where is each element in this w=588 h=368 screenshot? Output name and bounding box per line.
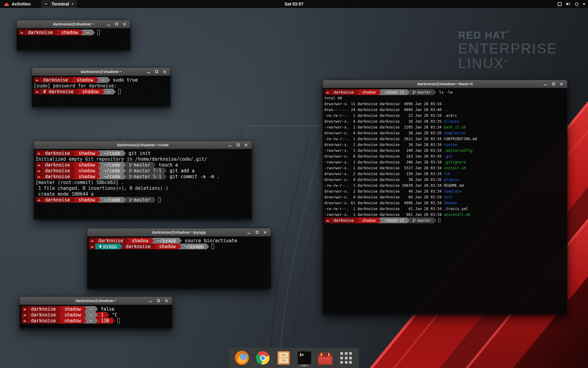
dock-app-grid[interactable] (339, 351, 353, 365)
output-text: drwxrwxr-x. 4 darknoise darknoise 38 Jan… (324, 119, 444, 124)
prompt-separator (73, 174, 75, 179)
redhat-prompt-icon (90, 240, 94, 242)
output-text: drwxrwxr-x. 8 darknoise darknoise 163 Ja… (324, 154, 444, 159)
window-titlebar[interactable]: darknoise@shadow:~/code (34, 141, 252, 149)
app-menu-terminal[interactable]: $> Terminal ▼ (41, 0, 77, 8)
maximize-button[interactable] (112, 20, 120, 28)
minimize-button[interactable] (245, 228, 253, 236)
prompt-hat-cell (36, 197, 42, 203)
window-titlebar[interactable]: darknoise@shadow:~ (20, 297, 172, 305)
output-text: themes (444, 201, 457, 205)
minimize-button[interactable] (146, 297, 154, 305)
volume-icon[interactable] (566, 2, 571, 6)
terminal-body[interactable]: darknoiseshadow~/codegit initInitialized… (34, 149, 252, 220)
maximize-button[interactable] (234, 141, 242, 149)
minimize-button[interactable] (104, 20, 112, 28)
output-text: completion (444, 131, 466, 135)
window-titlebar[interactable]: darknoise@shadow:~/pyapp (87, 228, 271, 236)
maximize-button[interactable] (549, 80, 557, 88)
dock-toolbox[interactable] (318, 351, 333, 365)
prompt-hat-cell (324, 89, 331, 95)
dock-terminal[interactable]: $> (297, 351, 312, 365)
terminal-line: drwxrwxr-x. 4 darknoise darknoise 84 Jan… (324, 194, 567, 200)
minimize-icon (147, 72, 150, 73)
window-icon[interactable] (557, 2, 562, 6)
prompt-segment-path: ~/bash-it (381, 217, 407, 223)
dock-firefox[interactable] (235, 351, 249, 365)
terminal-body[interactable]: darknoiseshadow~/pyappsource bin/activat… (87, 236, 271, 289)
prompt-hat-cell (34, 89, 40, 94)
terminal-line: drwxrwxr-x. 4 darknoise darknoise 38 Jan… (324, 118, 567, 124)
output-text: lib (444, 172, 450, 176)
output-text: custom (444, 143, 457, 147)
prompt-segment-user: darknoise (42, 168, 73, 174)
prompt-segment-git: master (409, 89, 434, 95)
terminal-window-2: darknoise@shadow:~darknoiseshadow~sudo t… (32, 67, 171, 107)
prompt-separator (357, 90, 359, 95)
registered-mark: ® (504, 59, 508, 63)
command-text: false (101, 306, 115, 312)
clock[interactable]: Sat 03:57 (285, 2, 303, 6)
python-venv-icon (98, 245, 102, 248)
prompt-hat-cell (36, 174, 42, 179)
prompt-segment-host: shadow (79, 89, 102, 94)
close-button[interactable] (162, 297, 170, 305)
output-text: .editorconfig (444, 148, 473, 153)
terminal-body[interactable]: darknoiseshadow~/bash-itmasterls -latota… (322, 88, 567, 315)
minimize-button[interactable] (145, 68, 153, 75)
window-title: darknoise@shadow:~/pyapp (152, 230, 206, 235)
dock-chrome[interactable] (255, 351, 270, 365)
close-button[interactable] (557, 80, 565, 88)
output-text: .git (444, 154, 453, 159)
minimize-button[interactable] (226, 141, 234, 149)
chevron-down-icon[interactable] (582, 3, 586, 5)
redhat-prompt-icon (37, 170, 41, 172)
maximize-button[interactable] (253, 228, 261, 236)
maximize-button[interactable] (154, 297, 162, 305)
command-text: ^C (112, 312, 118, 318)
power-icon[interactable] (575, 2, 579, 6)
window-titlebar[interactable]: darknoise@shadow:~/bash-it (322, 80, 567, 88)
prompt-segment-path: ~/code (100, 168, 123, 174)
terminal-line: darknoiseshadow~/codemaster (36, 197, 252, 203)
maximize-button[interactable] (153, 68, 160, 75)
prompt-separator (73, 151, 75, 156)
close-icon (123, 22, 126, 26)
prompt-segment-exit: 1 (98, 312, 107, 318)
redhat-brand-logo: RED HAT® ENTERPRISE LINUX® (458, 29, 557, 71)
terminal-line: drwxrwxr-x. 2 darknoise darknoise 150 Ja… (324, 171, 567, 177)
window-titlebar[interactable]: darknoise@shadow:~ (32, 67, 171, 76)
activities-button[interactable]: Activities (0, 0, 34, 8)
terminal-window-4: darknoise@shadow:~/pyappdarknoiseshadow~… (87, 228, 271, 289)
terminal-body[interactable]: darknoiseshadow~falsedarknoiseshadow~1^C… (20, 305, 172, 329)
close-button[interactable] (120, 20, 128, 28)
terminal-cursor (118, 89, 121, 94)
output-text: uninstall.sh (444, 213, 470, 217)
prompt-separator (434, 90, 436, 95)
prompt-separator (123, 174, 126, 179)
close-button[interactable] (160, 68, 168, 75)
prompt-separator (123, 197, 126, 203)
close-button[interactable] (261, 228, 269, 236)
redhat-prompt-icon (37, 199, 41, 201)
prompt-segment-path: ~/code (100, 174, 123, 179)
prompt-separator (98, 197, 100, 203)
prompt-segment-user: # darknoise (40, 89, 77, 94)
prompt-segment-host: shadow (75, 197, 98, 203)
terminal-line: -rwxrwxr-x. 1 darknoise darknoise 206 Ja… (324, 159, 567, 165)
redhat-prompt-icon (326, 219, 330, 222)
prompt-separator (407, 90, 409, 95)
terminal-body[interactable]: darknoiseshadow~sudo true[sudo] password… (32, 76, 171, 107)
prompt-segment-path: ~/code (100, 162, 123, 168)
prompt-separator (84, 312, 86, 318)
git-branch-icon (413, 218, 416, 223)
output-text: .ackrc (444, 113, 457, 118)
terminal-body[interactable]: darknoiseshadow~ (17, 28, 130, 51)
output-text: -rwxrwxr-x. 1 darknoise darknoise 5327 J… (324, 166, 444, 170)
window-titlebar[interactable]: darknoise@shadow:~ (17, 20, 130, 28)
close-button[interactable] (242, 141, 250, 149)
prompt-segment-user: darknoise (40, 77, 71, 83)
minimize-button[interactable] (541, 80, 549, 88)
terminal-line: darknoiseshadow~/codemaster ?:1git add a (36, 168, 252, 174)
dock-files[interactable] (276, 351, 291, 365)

__Problem to work on__
All the data above is to be transcribed exactly, with no pictures included.

__Response below__
where is each element in this w=588 h=368 screenshot? Output name and bounding box per line.
dock-app-grid[interactable] (339, 351, 353, 365)
output-text: drwxrwxr-x. 4 darknoise darknoise 38 Jan… (324, 119, 444, 124)
prompt-separator (73, 174, 75, 179)
redhat-prompt-icon (90, 240, 94, 242)
output-text: drwxrwxr-x. 8 darknoise darknoise 163 Ja… (324, 154, 444, 159)
window-titlebar[interactable]: darknoise@shadow:~/code (34, 141, 252, 149)
app-menu-terminal[interactable]: $> Terminal ▼ (41, 0, 77, 8)
maximize-button[interactable] (112, 20, 120, 28)
minimize-button[interactable] (245, 228, 253, 236)
prompt-hat-cell (36, 197, 42, 203)
window-titlebar[interactable]: darknoise@shadow:~ (20, 297, 172, 305)
output-text: themes (444, 201, 457, 205)
minimize-button[interactable] (146, 297, 154, 305)
volume-icon[interactable] (566, 2, 571, 6)
terminal-body[interactable]: darknoiseshadow~/codegit initInitialized… (34, 149, 252, 220)
maximize-button[interactable] (234, 141, 242, 149)
minimize-button[interactable] (104, 20, 112, 28)
output-text: completion (444, 131, 466, 135)
window-titlebar[interactable]: darknoise@shadow:~/pyapp (87, 228, 271, 236)
maximize-button[interactable] (549, 80, 557, 88)
dock-toolbox[interactable] (318, 351, 333, 365)
prompt-hat-cell (324, 89, 331, 95)
dock-terminal[interactable]: $> (297, 351, 312, 365)
terminal-line: drwxrwxr-x. 4 darknoise darknoise 84 Jan… (324, 194, 567, 200)
minimize-icon (147, 72, 150, 73)
window-icon[interactable] (557, 2, 562, 6)
prompt-segment-path: ~/bash-it (381, 217, 407, 223)
dock-firefox[interactable] (235, 351, 249, 365)
terminal-body[interactable]: darknoiseshadow~/pyappsource bin/activat… (87, 236, 271, 289)
prompt-hat-cell (34, 89, 40, 94)
terminal-line: drwxrwxr-x. 4 darknoise darknoise 38 Jan… (324, 118, 567, 124)
output-text: lib (444, 172, 450, 176)
output-text: custom (444, 143, 457, 147)
prompt-segment-user: darknoise (42, 168, 73, 174)
prompt-segment-git: master (409, 89, 434, 95)
terminal-window-2: darknoise@shadow:~darknoiseshadow~sudo t… (32, 67, 171, 107)
prompt-separator (357, 90, 359, 95)
registered-mark: ® (504, 59, 508, 63)
command-text: false (101, 306, 115, 312)
clock[interactable]: Sat 03:57 (285, 2, 303, 6)
python-venv-icon (98, 245, 102, 248)
prompt-hat-cell (36, 174, 42, 179)
prompt-segment-host: shadow (79, 89, 102, 94)
close-button[interactable] (162, 297, 170, 305)
output-text: .editorconfig (444, 148, 473, 153)
terminal-body[interactable]: darknoiseshadow~/bash-itmasterls -latota… (322, 88, 567, 315)
minimize-button[interactable] (145, 68, 153, 75)
window-title: darknoise@shadow:~/pyapp (152, 230, 206, 235)
dock-chrome[interactable] (255, 351, 270, 365)
close-button[interactable] (557, 80, 565, 88)
output-text: .git (444, 154, 453, 159)
minimize-button[interactable] (226, 141, 234, 149)
chevron-down-icon[interactable] (582, 3, 586, 5)
redhat-prompt-icon (37, 170, 41, 172)
maximize-button[interactable] (253, 228, 261, 236)
maximize-button[interactable] (154, 297, 162, 305)
command-text: ^C (112, 312, 118, 318)
power-icon[interactable] (575, 2, 579, 6)
window-titlebar[interactable]: darknoise@shadow:~/bash-it (322, 80, 567, 88)
prompt-segment-path: ~/code (100, 168, 123, 174)
terminal-line: darknoiseshadow~/codemaster (36, 197, 252, 203)
maximize-button[interactable] (153, 68, 160, 75)
prompt-separator (73, 151, 75, 156)
close-icon (123, 22, 126, 26)
prompt-segment-exit: 1 (98, 312, 107, 318)
redhat-brand-logo: RED HAT® ENTERPRISE LINUX® (458, 29, 557, 71)
terminal-line: drwxrwxr-x. 2 darknoise darknoise 150 Ja… (324, 171, 567, 177)
window-titlebar[interactable]: darknoise@shadow:~ (32, 67, 171, 76)
activities-button[interactable]: Activities (0, 0, 34, 8)
terminal-window-4: darknoise@shadow:~/pyappdarknoiseshadow~… (87, 228, 271, 289)
terminal-body[interactable]: darknoiseshadow~falsedarknoiseshadow~1^C… (20, 305, 172, 329)
close-button[interactable] (120, 20, 128, 28)
terminal-cursor (118, 89, 121, 94)
output-text: uninstall.sh (444, 213, 470, 217)
prompt-separator (434, 90, 436, 95)
prompt-separator (123, 174, 126, 179)
close-button[interactable] (160, 68, 168, 75)
prompt-separator (123, 197, 126, 203)
close-button[interactable] (261, 228, 269, 236)
redhat-prompt-icon (37, 199, 41, 201)
prompt-segment-path: ~/code (100, 174, 123, 179)
prompt-separator (98, 197, 100, 203)
prompt-segment-user: # darknoise (40, 89, 77, 94)
prompt-segment-host: shadow (75, 197, 98, 203)
terminal-line: -rwxrwxr-x. 1 darknoise darknoise 206 Ja… (324, 159, 567, 165)
redhat-prompt-icon (326, 219, 330, 222)
prompt-separator (407, 90, 409, 95)
terminal-body[interactable]: darknoiseshadow~sudo true[sudo] password… (32, 76, 171, 107)
prompt-segment-path: ~/code (100, 162, 123, 168)
prompt-separator (84, 312, 86, 318)
git-branch-icon (413, 218, 416, 223)
output-text: .ackrc (444, 113, 457, 118)
terminal-body[interactable]: darknoiseshadow~ (17, 28, 130, 51)
output-text: -rwxrwxr-x. 1 darknoise darknoise 5327 J… (324, 166, 444, 170)
window-titlebar[interactable]: darknoise@shadow:~ (17, 20, 130, 28)
close-button[interactable] (242, 141, 250, 149)
prompt-segment-user: darknoise (40, 77, 71, 83)
minimize-button[interactable] (541, 80, 549, 88)
terminal-line: darknoiseshadow~/codemaster ?:1git add a (36, 168, 252, 174)
dock-files[interactable] (276, 351, 291, 365)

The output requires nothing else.